EchoSign is a cross-platform application that translates Moroccan Sign Language (MSL) to text and speech, and vice versa. This project aims to bridge the communication gap between the hearing-impaired community and the general population by providing an accessible and efficient communication tool.
- Sign Language to Text and Speech Translation: Users can perform sign language gestures in front of their webcam, and the application will recognize and translate those gestures into text and speech output.
- Text and Speech to Sign Language Translation: Users can input text or voice, and the application will generate corresponding sign language gestures in the form of a video.
- Multilingual Support: The application supports translation of sign language gestures into Moroccan Darija, French, and English text and speech.
- User-friendly Interface: The application features a clean and intuitive user interface, making it easy for users to navigate and utilize its functionalities.
The application's architecture consists of three main components: Frontend, Backend, and External Services.
Frontend:
- Built using PWA (Progressive Web App) and Angular frameworks.
- Serves as the user interface for interacting with the application.
- Sends requests to the backend API (Flask) and receives responses for rendering the output.
Backend:
- Developed using Python, Flask, TensorFlow, Keras, and OpenCV.
- Divided into two main modules: "Sign to Text & Voice" and "Text & Voice to Sign."
- "Sign to Text & Voice" module handles image acquisition, preprocessing, feature extraction, classification, recognition, and translation of sign language gestures to text and speech.

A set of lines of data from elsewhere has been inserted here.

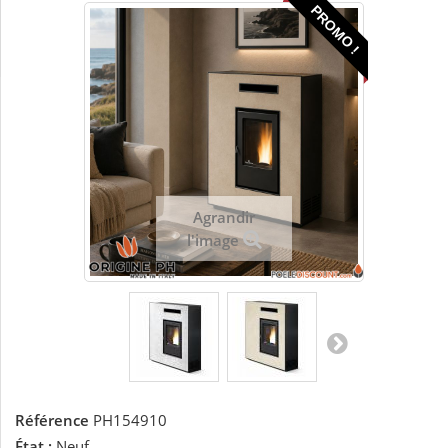
PROMO !
Agrandir
l'image
Référence
PH154910
État :
Neuf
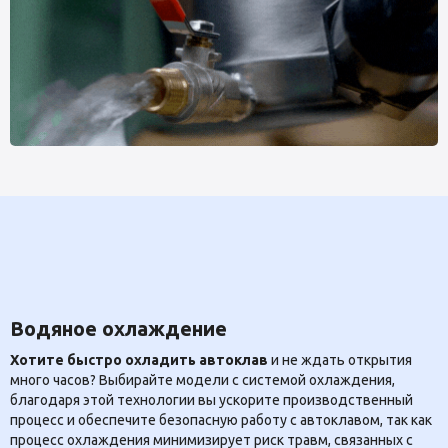
Водяное охлаждение
Хотите быстро охладить автоклав
и не ждать открытия
много часов? Выбирайте модели с системой охлаждения,
благодаря этой технологии вы ускорите производственный
процесс и обеспечите безопасную работу с автоклавом, так как
процесс охлаждения минимизирует риск травм, связанных с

- "Text & Voice to Sign" module converts text and voice input into corresponding sign language gestures.
External Services:
- API: Flask backend exposes an API for communication between the frontend and backend.

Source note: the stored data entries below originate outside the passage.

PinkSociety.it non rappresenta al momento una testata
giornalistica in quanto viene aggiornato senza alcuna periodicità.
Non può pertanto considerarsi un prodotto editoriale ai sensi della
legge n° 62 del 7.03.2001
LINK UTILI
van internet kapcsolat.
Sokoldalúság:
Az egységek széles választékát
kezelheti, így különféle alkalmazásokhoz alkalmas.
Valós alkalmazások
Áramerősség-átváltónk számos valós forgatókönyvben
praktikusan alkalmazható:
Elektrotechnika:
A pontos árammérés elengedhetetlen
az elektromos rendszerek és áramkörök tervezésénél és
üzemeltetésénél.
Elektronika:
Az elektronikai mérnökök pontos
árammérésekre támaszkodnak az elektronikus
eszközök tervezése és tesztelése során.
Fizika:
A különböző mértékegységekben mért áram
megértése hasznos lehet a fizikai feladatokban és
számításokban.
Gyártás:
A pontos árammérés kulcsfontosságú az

- Voice Input: Allows users to provide voice input, processed by the backend.
- Oracle Cloud: Represents an external cloud service for hosting the application.
- Azure Speech: Utilizes the Azure Speech Recognition service for converting voice input to text.
- Frontend: Angular, Tailwind CSS
- Backend: Python, Flask
- Machine Learning: TensorFlow, Keras, OpenCV
- Speech Synthesis: OpenAI API
- Version Control and Collaboration: GitHub
- Clone the repository:
git clone https://github.com/NouhaylaMouakkal/EchoSign.git
- Install the required dependencies (frontend and backend)
- Start the frontend and backend servers
- Access the application through your web browser
Detailed installation and usage instructions can be found in the project documentation.
Contributions to EchoSign are welcome! If you find any issues or have suggestions for improvements, please open an issue or submit a pull request. Make sure to follow the project's code of conduct.
This project is licensed under the MIT License.